A: One of the key aspects of this international work is that if any study wants to join this group of researchers and be included in our data sets—which have significant value in terms of methodological or intellectual resources—investigators have to share the data rapidly. To some extent, our efforts have changed the way that data are shared in many countries. Many countries never shared their data. Even government agencies didn’t share with other government agencies. But today, if they’re involved with us, they are sharing data. And, we’re focused on making it publicly available to a wide audience of interdisciplinary researchers as quickly as we possibly can. Data are housed at the National Archive on Computerized Date on Aging  at the University of Michigan and the RAND Meta Data Repository and are key entry points to access the data.
Q: If I’m a researcher interested in this field, what can I do?
A: NIA supports a number of demography centers focused on international aging. We have some standing small grant mechanisms for data analysis. We’ve also actually had several RFAs for small grants that have specifically requested international comparative applications. We currently have an open announcement  on regional and international differences in health and longevity at older ages related to the NAS reports. So, for a new or young researcher, probably a small grant would be a good way to break into the field.
Within DBSR, Georgeanne Patmios (health), John Phillips (economics), Lis Nielsen (subjective well-being), and Jon King (genetics) are heavily involved in the global initiative and would be good starting contacts for researchers with grant application ideas.
Q: What has been the overall benefit of these international studies?
A: In the last 15 to 20 years, we have created an international, multidisciplinary community of researchers focusing on aging. These researchers are learning from the other member countries. For example, the HRS and South Korean model helped the Chinese. The Chinese model helped the Indian group. And so on. We have created a global activity that is gaining strength—recruiting smart people and significant resources in many countries.

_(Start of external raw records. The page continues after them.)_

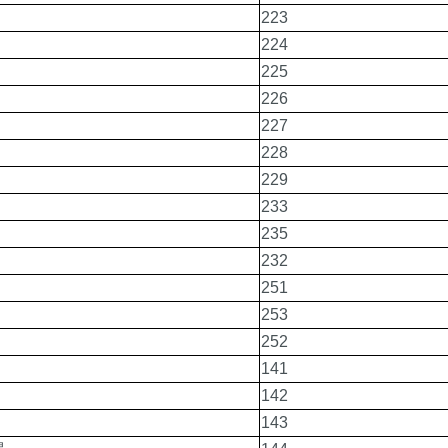
223
224
225
226
227
228
229
233
235
232
251
253
252
141
142
143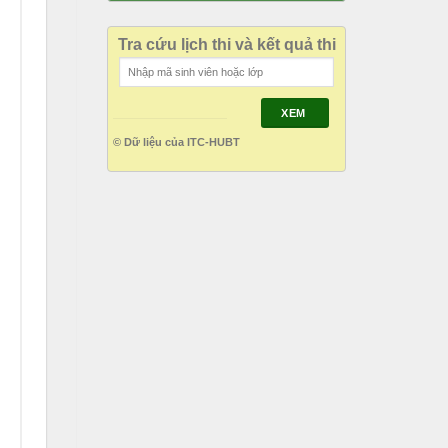
Tra cứu lịch thi và kết quả thi
XEM
© Dữ liệu của ITC-HUBT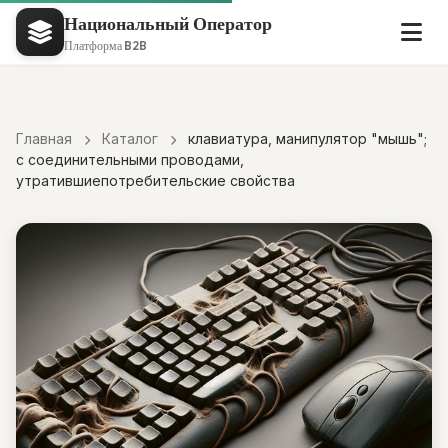
Национальный Оператор
Платформа B2B
Главная
Каталог
клавиатура, манипулятор "мышь";
с соединительными проводами,
утратившиепотребительские свойства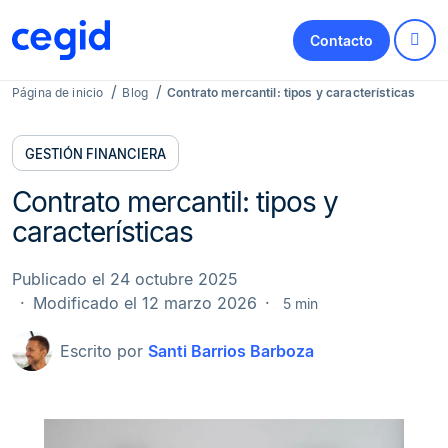
Contacto
Página de inicio
Blog
Contrato mercantil: tipos y características
GESTIÓN FINANCIERA
Contrato mercantil: tipos y
características
Publicado el 24 octubre 2025
Modificado el 12 marzo 2026
5 min
Escrito por
Santi Barrios Barboza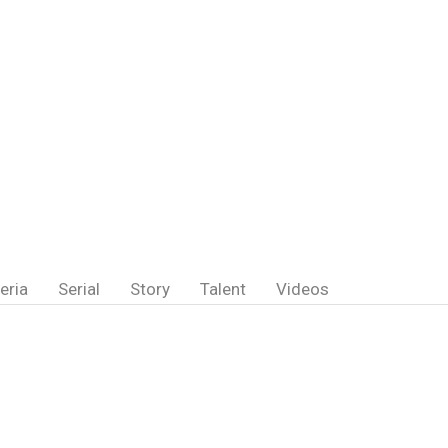
eria
Serial
Story
Talent
Videos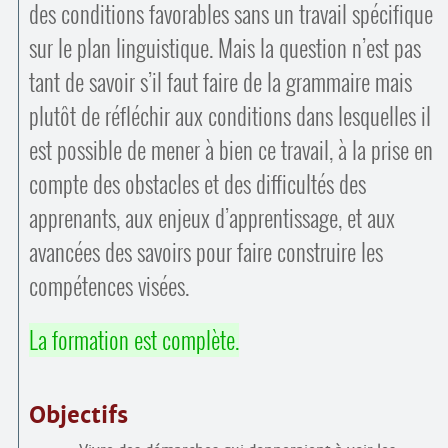
des conditions favorables sans un travail spécifique
sur le plan linguistique. Mais la question n’est pas
tant de savoir s’il faut faire de la grammaire mais
plutôt de réfléchir aux conditions dans lesquelles il
est possible de mener à bien ce travail, à la prise en
compte des obstacles et des difficultés des
apprenants, aux enjeux d’apprentissage, et aux
avancées des savoirs pour faire construire les
compétences visées.
La formation est complète.
Objectifs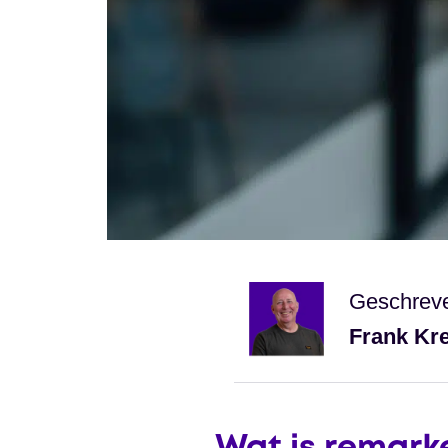
Geschrev
Frank Kr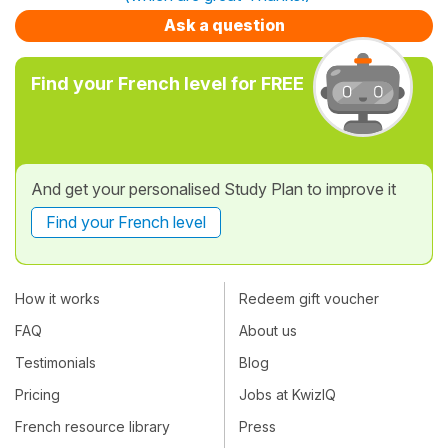
Ask a question
Find your French level for FREE
And get your personalised Study Plan to improve it
Find your French level
How it works
Redeem gift voucher
FAQ
About us
Testimonials
Blog
Pricing
Jobs at KwizIQ
French resource library
Press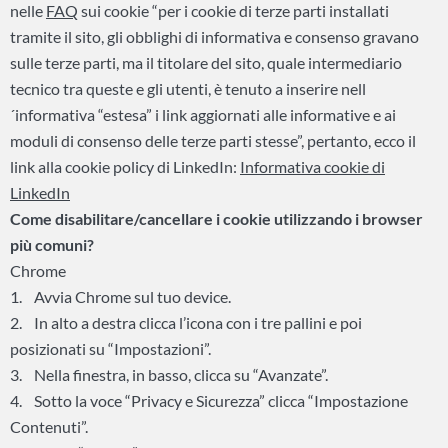
nelle
FAQ
sui cookie “per i cookie di terze parti installati
tramite il sito, gli obblighi di informativa e consenso gravano
sulle terze parti, ma il titolare del sito, quale intermediario
tecnico tra queste e gli utenti, è tenuto a inserire nell
´informativa “estesa” i link aggiornati alle informative e ai
moduli di consenso delle terze parti stesse”, pertanto, ecco il
link alla cookie policy di LinkedIn:
Informativa cookie di
LinkedIn
Come disabilitare/cancellare i cookie utilizzando i browser
più comuni?
Chrome
1. Avvia Chrome sul tuo device.
2. In alto a destra clicca l’icona con i tre pallini e poi
posizionati su “Impostazioni”.
3. Nella finestra, in basso, clicca su “Avanzate”.
4. Sotto la voce “Privacy e Sicurezza” clicca “Impostazione
Contenuti”.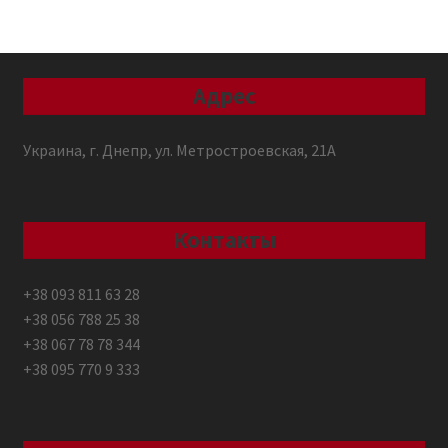
Адрес
Украина, г. Днепр, ул. Метростроевская, 21А
Контакты
+38 093 811 63 28
+38 056 788 25 38
+38 067 78 78 344
+38 095 770 9 333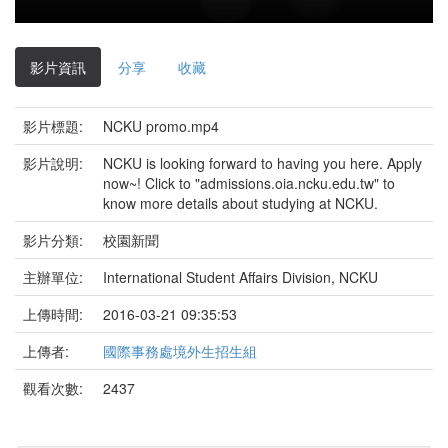
影
片
影片資訊
分享
收藏
影片標題:
NCKU promo.mp4
影片說明:
NCKU is looking forward to having you here. Apply
now~! Click to "admissions.oia.ncku.edu.tw" to
know more details about studying at NCKU.
影片分類:
校園新聞
主辦單位:
International Student Affairs Division, NCKU
上傳時間:
2016-03-21 09:35:53
上傳者:
國際事務處境外生招生組
觀看次數:
2437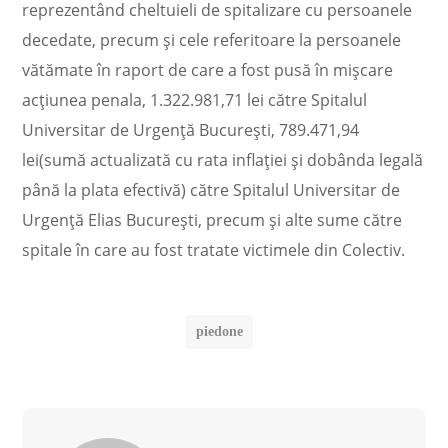
reprezentând cheltuieli de spitalizare cu persoanele
decedate, precum şi cele referitoare la persoanele
vătămate în raport de care a fost pusă în mişcare
acţiunea penala, 1.322.981,71 lei către Spitalul
Universitar de Urgenţă Bucureşti, 789.471,94
lei(sumă actualizată cu rata inflaţiei şi dobânda legală
până la plata efectivă) către Spitalul Universitar de
Urgenţă Elias Bucureşti, precum şi alte sume către
spitale în care au fost tratate victimele din Colectiv.
piedone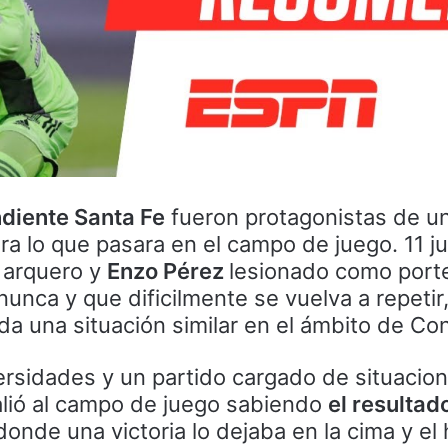
ndiente Santa Fe
fueron protagonistas de u
ara lo que pasara en el campo de juego. 11 
n arquero y
Enzo Pérez
lesionado como porte
nunca y que dificilmente se vuelva a repetir
 da una situación similar en el ámbito de C
ersidades y un partido cargado de situacio
 salió al campo de juego sabiendo
el resultad
 donde una victoria lo dejaba en la cima y e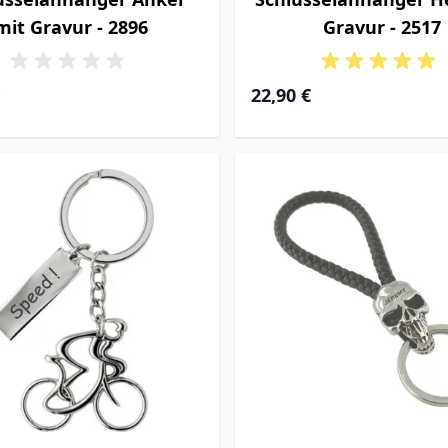
mit Gravur - 2896
Gravur - 2517
22,90 €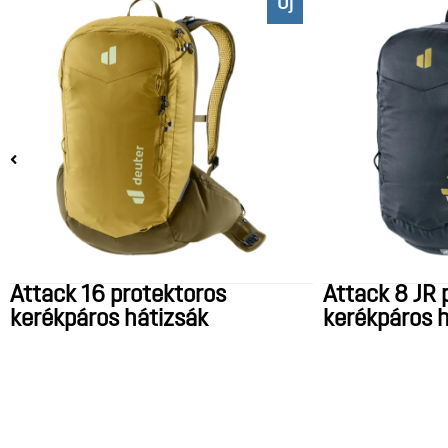
Új
Attack 16 protektoros
Attack 8 JR 
kerékpáros hátizsák
kerékpáros h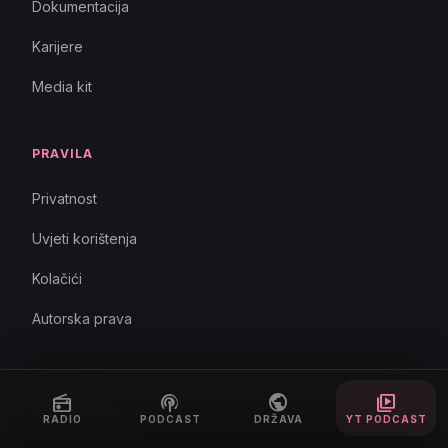
Dokumentacija
Karijere
Media kit
PRAVILA
Privatnost
Uvjeti korištenja
Kolačići
Autorska prava
NOVOSTI
radio
podcasts
public
video_library
RADIO
PODCAST
DRŽAVA
YT PODCAST
PRIJAVA NA NOVOSTI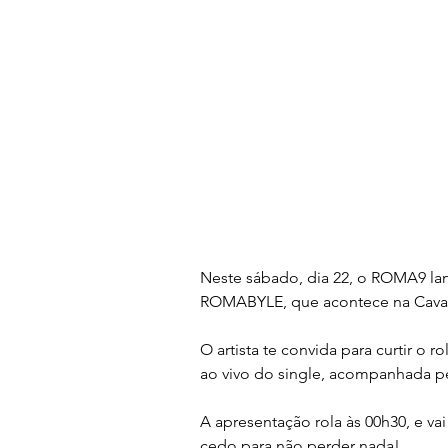
Neste sábado, dia 22, o ROMA9 lan
ROMABYLE, que acontece na Cava
O artista te convida para curtir o r
ao vivo do single, acompanhada pe
A apresentação rola às 00h30, e vai
cedo para não perder nada!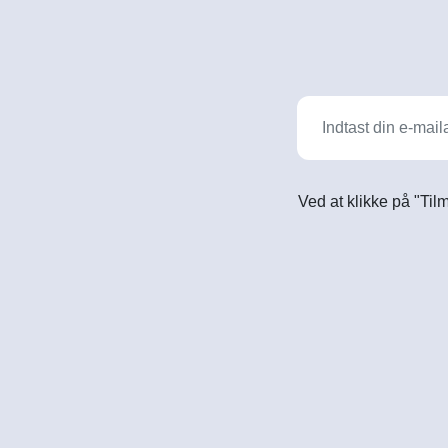
Ved at klikke på "Til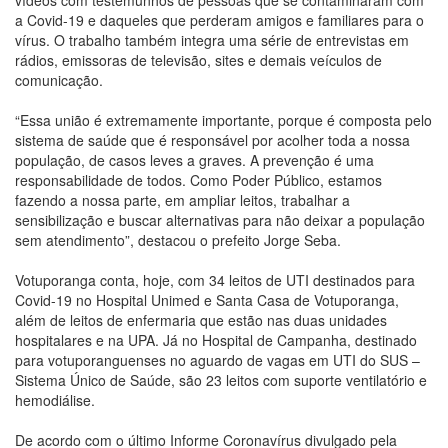
a Covid-19 e daqueles que perderam amigos e familiares para o
vírus. O trabalho também integra uma série de entrevistas em
rádios, emissoras de televisão, sites e demais veículos de
comunicação.
“Essa união é extremamente importante, porque é composta pelo
sistema de saúde que é responsável por acolher toda a nossa
população, de casos leves a graves. A prevenção é uma
responsabilidade de todos. Como Poder Público, estamos
fazendo a nossa parte, em ampliar leitos, trabalhar a
sensibilização e buscar alternativas para não deixar a população
sem atendimento”, destacou o prefeito Jorge Seba.
Votuporanga conta, hoje, com 34 leitos de UTI destinados para
Covid-19 no Hospital Unimed e Santa Casa de Votuporanga,
além de leitos de enfermaria que estão nas duas unidades
hospitalares e na UPA. Já no Hospital de Campanha, destinado
para votuporanguenses no aguardo de vagas em UTI do SUS –
Sistema Único de Saúde, são 23 leitos com suporte ventilatório e
hemodiálise.
De acordo com o último Informe Coronavírus divulgado pela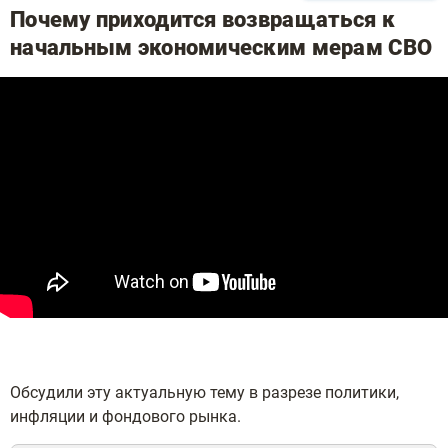
Почему приходится возвращаться к
начальным экономическим мерам СВО
Обсудили эту актуальную тему в разрезе политики,
инфляции и фондового рынка.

I do believe that this is a golden age. There have been several significant advances, some of which I’ve already mentioned. We’ve never had as much comparable international data as we currently have. This work has brought new researchers from different fields into aging. I think we’re all the better for it, because we really need all the brain power, data, and resources we can get. The issues are too big for any one country to solve on its own; we have to learn from each other. As different countries adopt different policies, we have in effect a series of large-scale experiments. We need to find out if the trajectory of disability differs across countries and what the levers are. We need to better understand if retirement policies result in differences in cognitive functioning, etc.
Looking toward the future, I expect that more and more countries will set up HRS equivalents on their own initiative. Harmonization—not homogenization—should continue, as should coordination of efforts and the ability to rapidly share advances with each other. The studies that started out as social science and economic studies have become significantly interdisciplinary and well-integrated with psychology, biomedical, and genetic components. My hope is that cross-national research that allows us to learn from each other’s planned and unplanned experiments will accelerate the expansion of healthy life expectancy.